Als Nächstes waren Stereoanlage und Fernseher an der Reihe.

Beide waren nicht auf einen speziellen Sender eingestellt, liefen aber mit voller Lautstärke. Elise zog die Kopfhörer ihres MP3-Players ab und legte das Gerät auf die angeschlagene gelbe Küchenablage, zusammen mit dem Handy des toten Lakaien. Ihren ruinierten Anorak warf sie neben ihrem Crosstrainer auf den Boden. Als das Licht der nackten Glühbirne, die von der Decke des Wohnschlafzimmers baumelte, die dunkelroten Blutflecken des Lakaien beleuchtete, drehte sich ihr fast der Magen um. Sie hatte es auch an den Händen, ihre Finger waren klebrig von Blut.
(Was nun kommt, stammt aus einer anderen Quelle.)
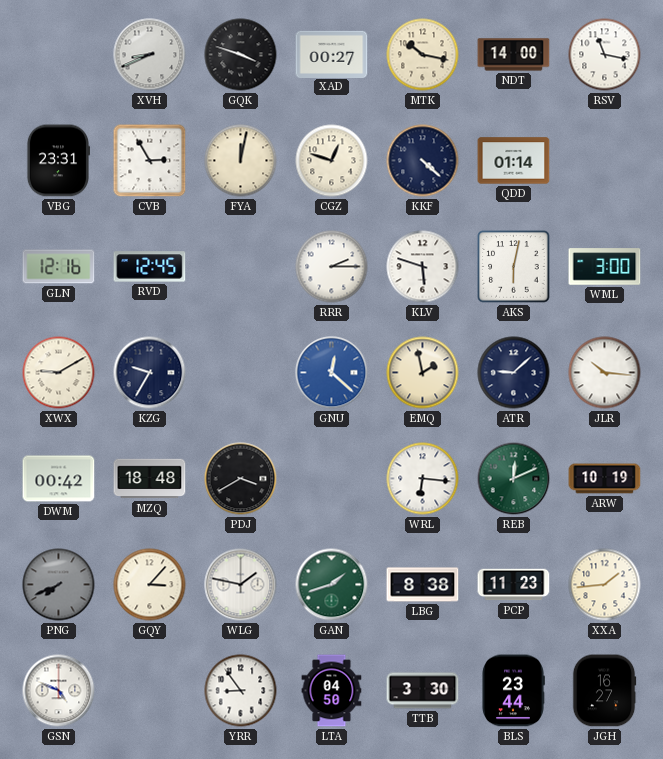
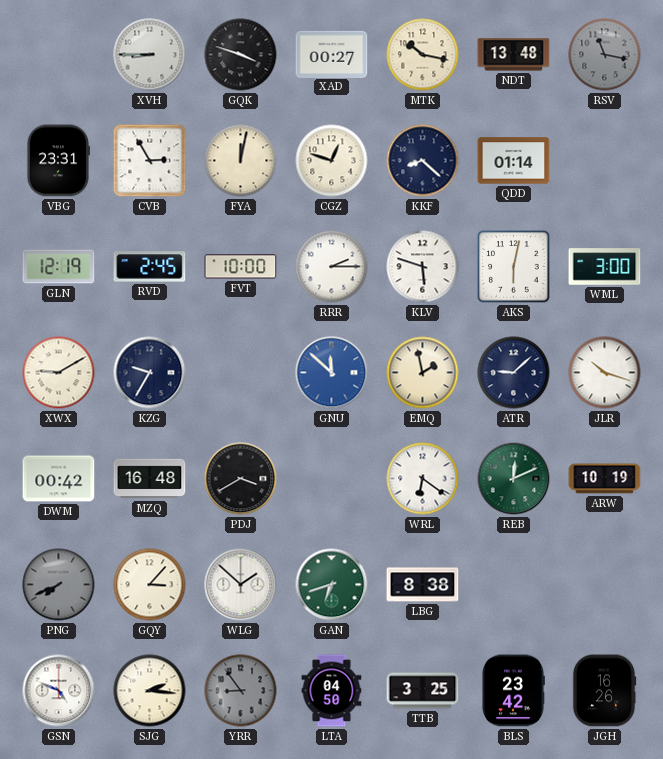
XVH: 8:41 -> 8:45
NDT: 14:00 -> 13:48
RSV dial: white -> grey
KKF: 4:22 -> 8:22
GLN: 12:16 -> 12:19
RVD: 12:45 -> 2:45
FVT: none -> 10:00
GNU: 12:22 -> 11:52
JLR: 10:16 -> 10:18
MZQ: 18:48 -> 16:48
WRL: 6:16 -> 6:21
WLG: 1:47 -> 1:52
GAN: 1:42 -> 6:42
PCP: 11:23 -> none
XXA: 1:44 -> none
SJG: none -> 2:16
YRR dial: white -> grey
TTB: 3:30 -> 3:25
BLS: 23:44 -> 23:42
JGH: 16:27 -> 16:26
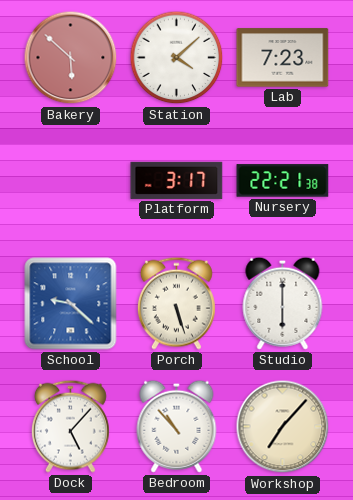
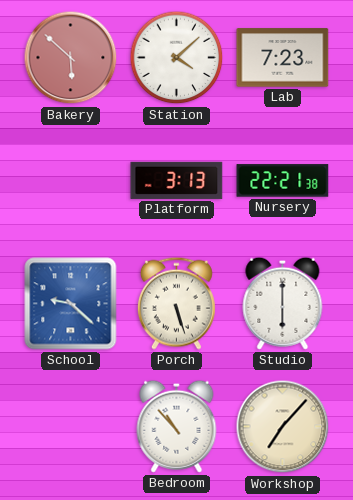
Platform: 3:17 -> 3:13
Dock: 5:07 -> none
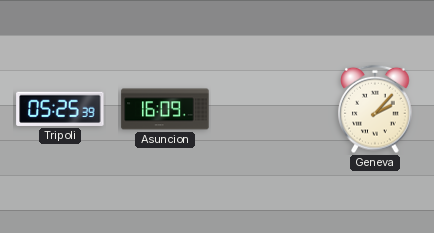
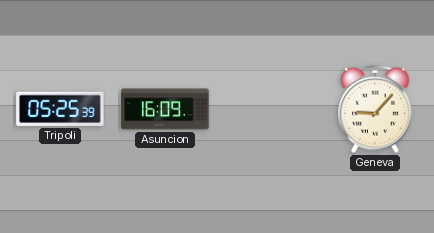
Geneva: 2:07 -> 9:07
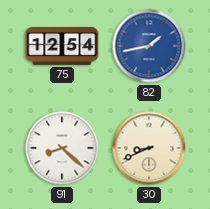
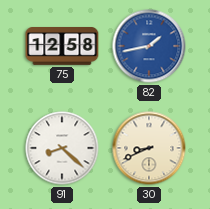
75: 12:54 -> 12:58
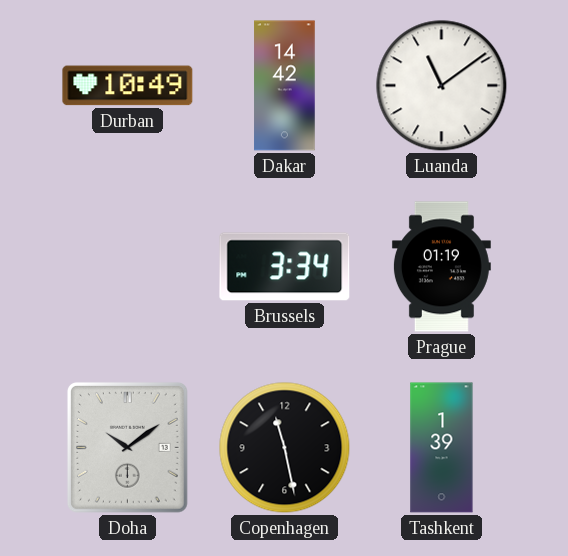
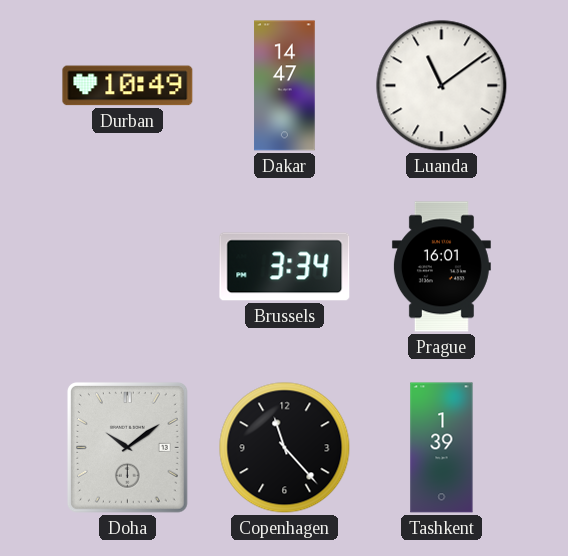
Dakar: 14:42 -> 14:47
Prague: 01:19 -> 16:01
Copenhagen: 11:28 -> 11:23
Immer noch dröhnte ihr Kopf von der bösen Migräne, die sich stets einstellte, wenn sie ihre Gabe über längere Zeit benutzte. Die Kopfschmerzen waren aber noch nicht so schlimm, wie sie schon bald sein würden. Sie hatte noch Zeit, um sich zu säubern und zu versuchen, ins Bett zu kommen, bevor der schlimmste Anfall über sie hereinbrechen würde.

Elise schleppte sich ins Badezimmer und drehte die Dusche an. Mit zitternden Fingern schnallte sie die Lederscheide von ihrem Oberschenkel und legte sie aufs Waschbecken. Die Scheide war leer. Sie hatte die Titanklinge im Schnee verloren, als der Rogue sie ihr aus der Hand getreten hatte. Aber sie hatte andere.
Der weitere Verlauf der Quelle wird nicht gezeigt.